Georgia -- which in 2003 ushered in a new wave of democratic revolutions in the former Soviet Union -- has so far escaped such unrest.
But analysts say Georgia's institutions have not yet been truly tested.
President Mikheil Saakashvilli, who was elected after the 2003 Rose Revolution, enjoys an overwhelming majority in parliament -- and Georgia remains largely a presidential republic with a strong executive.
Saakashvilli repeatedly says that he intends to give up some of his presidential power in favor of a stronger parliament -- but has made no moves toward actually doing so.

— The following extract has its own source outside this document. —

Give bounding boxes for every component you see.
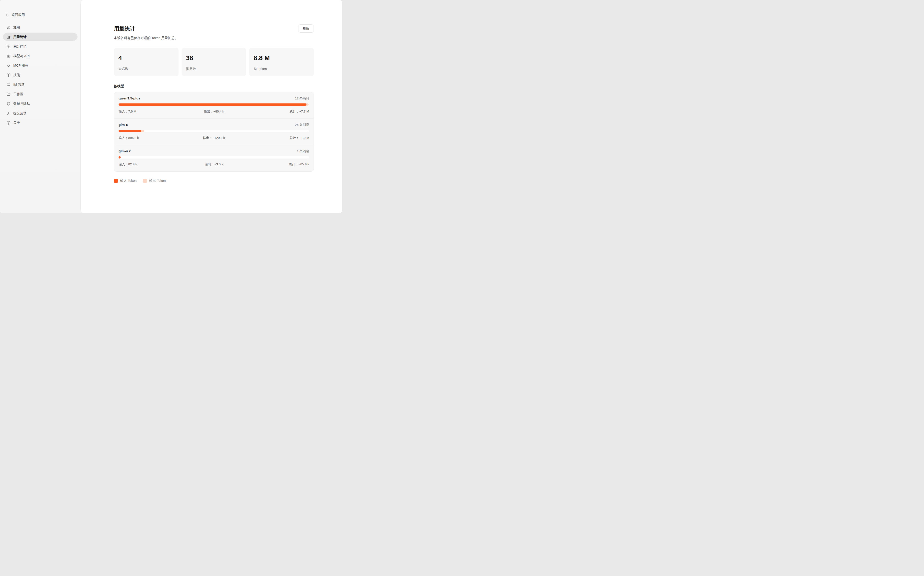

"I don't think we have a parliamentary republic in Georgia," Rahr says. "We have seen a presidential [system] replaced by a new strong leader, Saakashvili, which he still is. Georgia is not moving toward a genuine democratic system like Ukraine was after the Orange Revolution. Kyrgyzstan is also difficult because there you have local clans and a kind of split in the country [between] the north and the south."
Part of the problem lies in the neighborhood these countries are forced to live in -- one dominated by an increasingly authoritarian Russia with strong interests in its neighbors' affairs.
"There is a challenge in their region from countries like Russia, which are backsliding in terms of democracy," says Nadia Diuk, senior director for Europe and Eurasia at the National Endowment for Democracy, a nonprofit organization that receives support from the U.S. Congress. "It's not easy for a country like Kyrgyzstan that is surrounded by authoritarian dictatorships."
Russia, of course, had its own showdown between the president and parliamentary opposition back in 1993. At that time, Russia's pro-Western President Boris Yeltsin solved the crisis by shelling what many saw as a reactionary opposition into submission.
At the time, many in the West cheered Yeltsin on and called the move a victory for democratic forces.
Today, many view those events as the end of Russia's democratic experiment and the beginning of the overbearing executive that now rules the Kremlin.